Federal Representative
- In office 2003–2007
- Constituency: Ika

Personal details
- Born: September 8, 1959
- Died: February 7, 2024 (aged 64)
- Alma mater: Auchi Polytechnic, University of Benin
- Occupation: Politician, Doctor

= Cairo Godson Ojougboh =

Nigerian politician

Cairo Godson Ojougboh (September 8, 1959 – February 7, 2024) was a Nigerian politician and medical doctor. He represented the Ika Federal Constituency of Delta State in the National Assembly.

== Early life and education ==
Ojougboh was born to Chief Corlenso Ojougboh and Mrs. Angelina Ojougboh in Ika South, Delta State. He completed his early education at Pilgrims Baptist Primary School and graduated from St. Columba’s Grammar School in 1976. He then attended Auchi Polytechnic before earning a Bachelor of Medicine, Bachelor of Surgery (MBBS) degree from the University of Benin in 1985.

== Political career ==
Ojougboh's political career began with his role as chairman of the Alliance for Democracy (AD) from 1998 to 1999. He later represented Ika Federal Constituency of Delta State in the House of Representatives from 2003 to 2007. From 2007 to 2011, he served as presidential liaison officer to the president on the National Assembly and as special assistant to the president on National Assembly matters.

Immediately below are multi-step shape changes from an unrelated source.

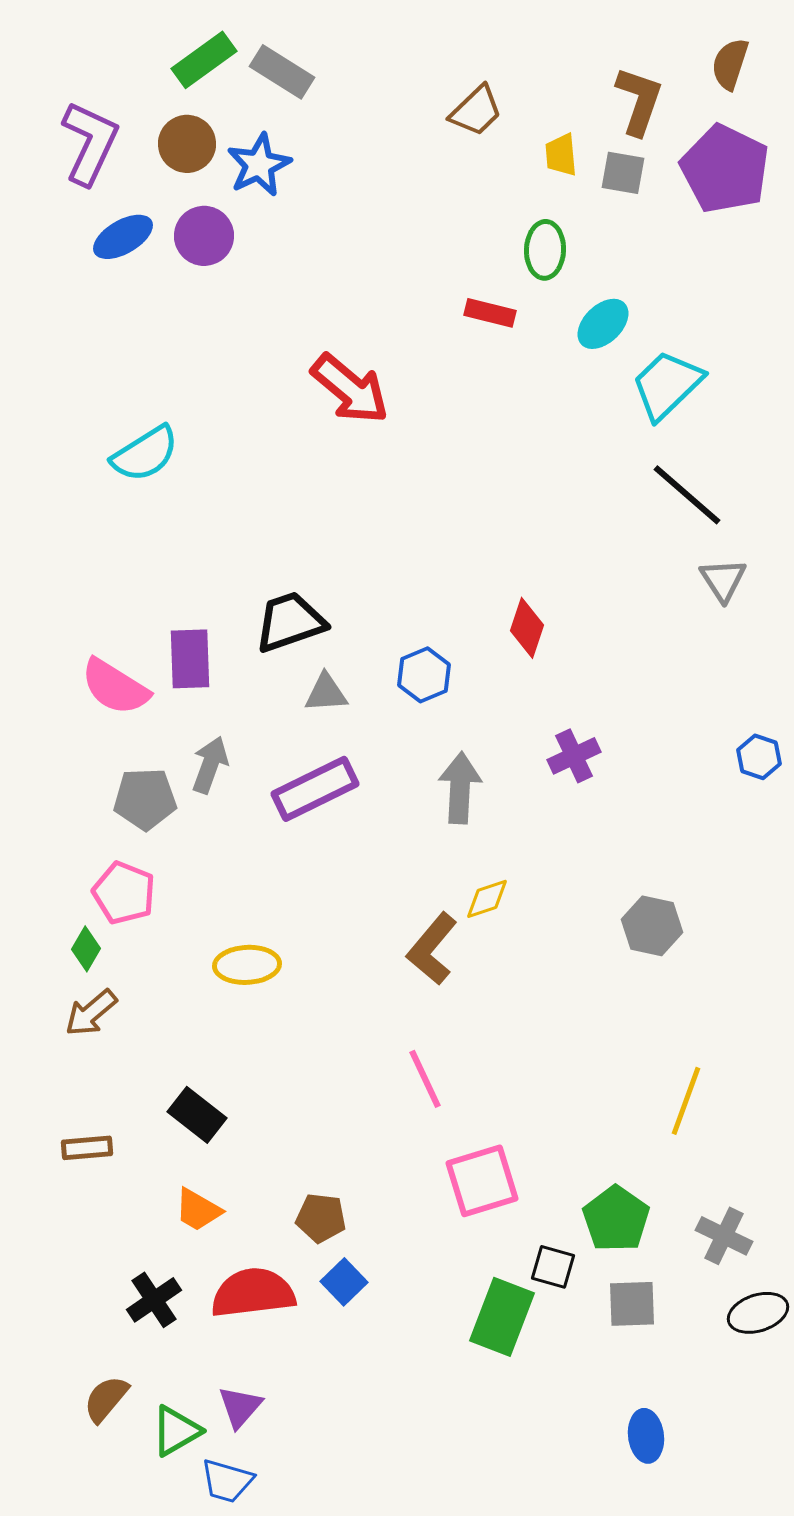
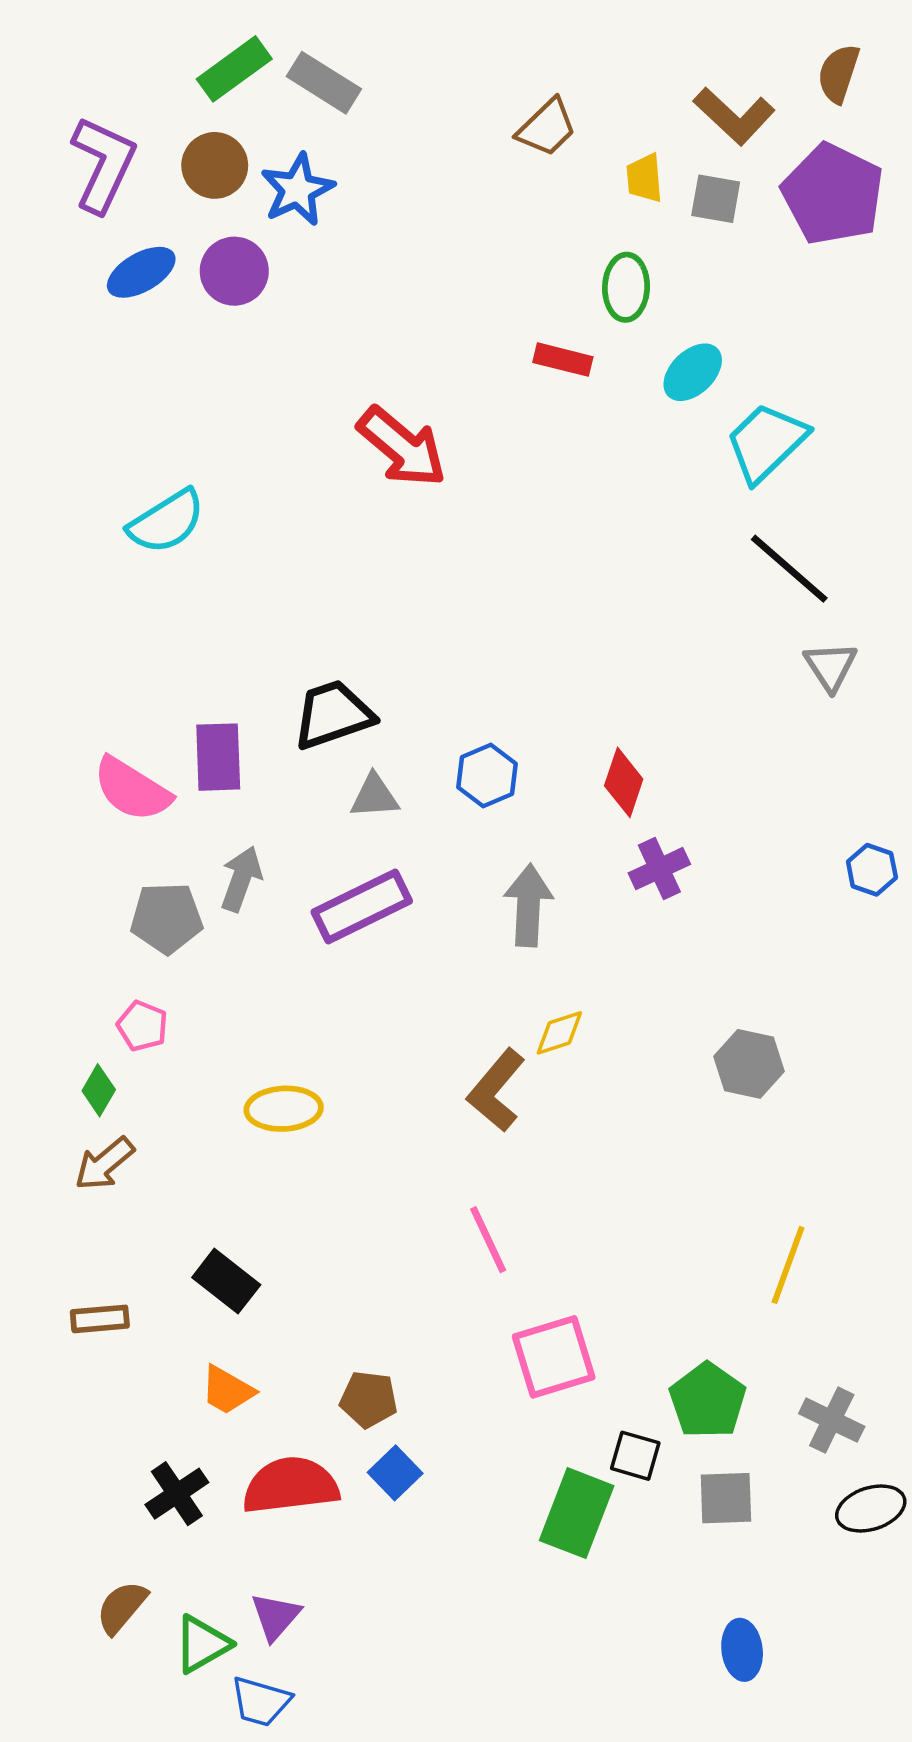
brown L-shape: (639, 101) -> (734, 116), turned 114
red diamond: (527, 628) -> (624, 782), moved
pink pentagon: (124, 893) -> (142, 1026), size x0.7

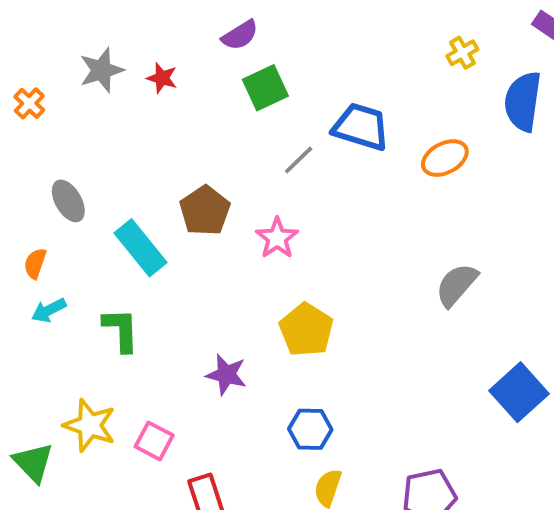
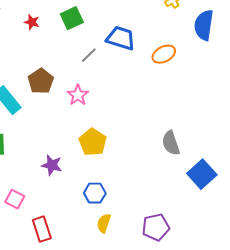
red star: (162, 78) -> (32, 22), moved
gray semicircle: (457, 285) -> (171, 143), moved, turned -60

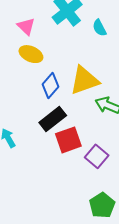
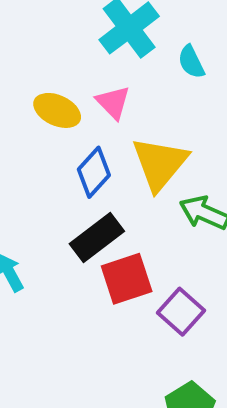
pink triangle: (26, 26) -> (113, 102), moved
yellow triangle: (84, 80) -> (160, 164), turned -32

From 2013 to 2015, he was chairman of the Nigeria Export Processing Zones Authority (NEPZA).

As a member of the People's Democratic Party (PDP), he held various positions within the party, including national vice chairman and chairman of the South South region from 2014 to 2016, and deputy national chairman from 2016 to 2017. He also served as political adviser to Chief Edwin Kiagbodo Clark and as executive secretary of the National Unity Group (NUG).

In 2019, Ojougboh ran for governor of Delta State under the All Progressives Congress (APC).

== Death ==
Ojougboh died on February 7, 2024, at the age of 64 after suffering a heart attack during the Africa Cup of Nations (AFCON) semi-final match between Nigeria and South Africa.